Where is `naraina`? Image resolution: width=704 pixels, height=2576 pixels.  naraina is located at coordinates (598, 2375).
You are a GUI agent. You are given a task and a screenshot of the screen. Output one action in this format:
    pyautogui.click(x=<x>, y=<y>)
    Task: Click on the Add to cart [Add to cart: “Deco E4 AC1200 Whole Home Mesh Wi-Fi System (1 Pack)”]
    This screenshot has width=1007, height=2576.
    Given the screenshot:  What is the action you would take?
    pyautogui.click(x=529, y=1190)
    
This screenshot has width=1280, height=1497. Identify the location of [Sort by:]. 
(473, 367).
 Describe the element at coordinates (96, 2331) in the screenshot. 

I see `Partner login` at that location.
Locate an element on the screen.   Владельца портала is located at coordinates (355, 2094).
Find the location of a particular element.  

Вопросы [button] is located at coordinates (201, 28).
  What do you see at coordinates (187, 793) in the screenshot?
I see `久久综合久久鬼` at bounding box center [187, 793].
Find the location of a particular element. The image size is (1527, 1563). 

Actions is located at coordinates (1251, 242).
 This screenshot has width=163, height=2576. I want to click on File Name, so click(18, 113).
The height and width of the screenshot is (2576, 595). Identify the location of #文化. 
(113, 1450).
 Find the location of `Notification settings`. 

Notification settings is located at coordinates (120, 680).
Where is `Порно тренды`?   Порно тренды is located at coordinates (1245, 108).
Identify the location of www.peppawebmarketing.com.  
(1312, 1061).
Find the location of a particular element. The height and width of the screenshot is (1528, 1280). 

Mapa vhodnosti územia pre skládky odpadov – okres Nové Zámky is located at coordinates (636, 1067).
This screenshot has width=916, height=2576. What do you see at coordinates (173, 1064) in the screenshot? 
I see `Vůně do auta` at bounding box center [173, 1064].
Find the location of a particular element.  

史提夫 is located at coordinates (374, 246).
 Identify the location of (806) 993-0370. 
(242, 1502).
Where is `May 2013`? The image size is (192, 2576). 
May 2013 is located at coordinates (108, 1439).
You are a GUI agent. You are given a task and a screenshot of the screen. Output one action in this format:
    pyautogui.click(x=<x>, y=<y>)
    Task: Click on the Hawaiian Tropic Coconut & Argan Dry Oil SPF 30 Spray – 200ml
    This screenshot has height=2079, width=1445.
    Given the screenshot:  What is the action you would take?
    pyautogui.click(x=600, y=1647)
--
WHAT YOU ARE ASKED TO DO:
Starting from the line that contains "is (192, 2576).", reproduce each line of the data exactly through the last one.

RESULT OF THIS TASK:
Where is `May 2013`? The image size is (192, 2576). 
May 2013 is located at coordinates (108, 1439).
You are a GUI agent. You are given a task and a screenshot of the screen. Output one action in this format:
    pyautogui.click(x=<x>, y=<y>)
    Task: Click on the Hawaiian Tropic Coconut & Argan Dry Oil SPF 30 Spray – 200ml
    This screenshot has height=2079, width=1445.
    Given the screenshot:  What is the action you would take?
    pyautogui.click(x=600, y=1647)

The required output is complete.